ACTIVITY :: Reproduce the records that follow in full, excluding any picture they contain.

╭──

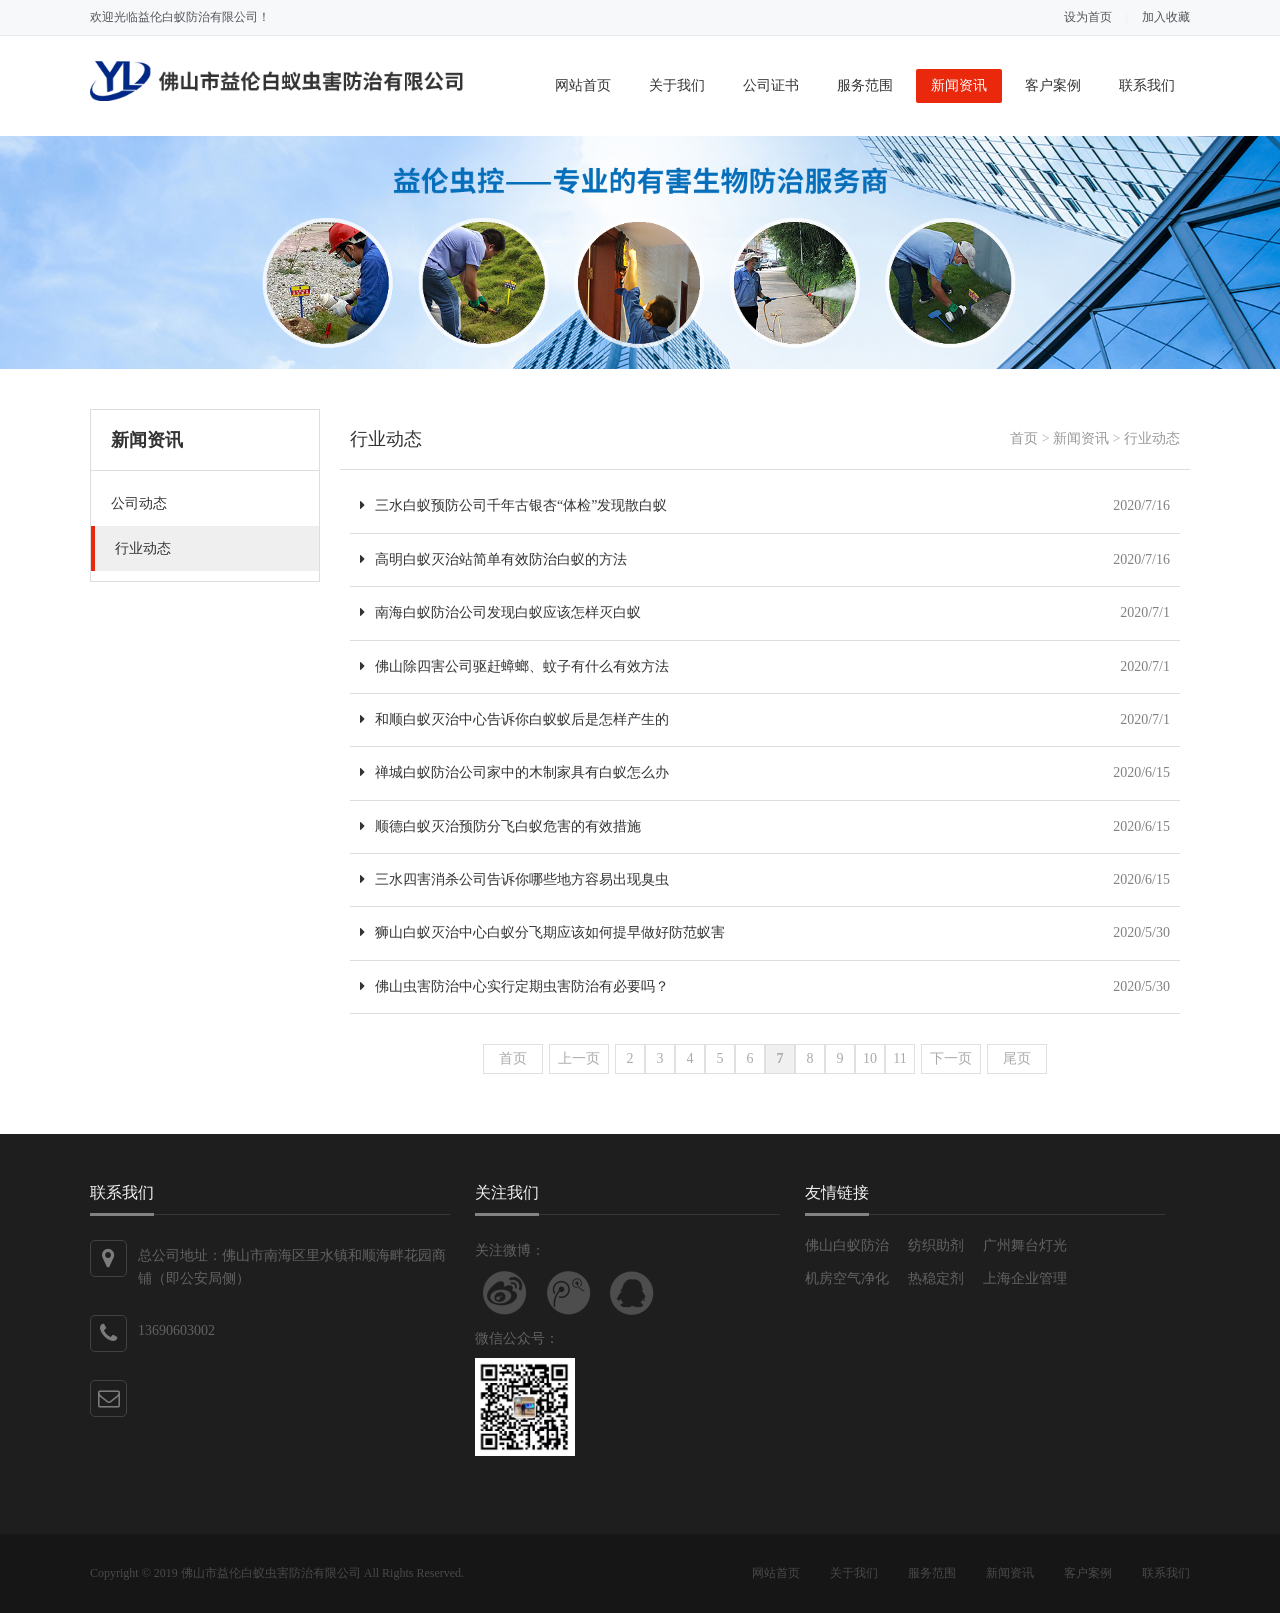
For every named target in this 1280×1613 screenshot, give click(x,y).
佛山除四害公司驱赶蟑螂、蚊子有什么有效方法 (514, 666)
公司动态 (139, 503)
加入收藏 (1166, 17)
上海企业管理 (1025, 1278)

╰──

REPLY TO THE EXERCISE ::
For every named target in this 1280×1613 screenshot, give click(x,y).
佛山除四害公司驱赶蟑螂、蚊子有什么有效方法 (514, 666)
公司动态 (139, 503)
加入收藏 (1166, 17)
上海企业管理 (1025, 1278)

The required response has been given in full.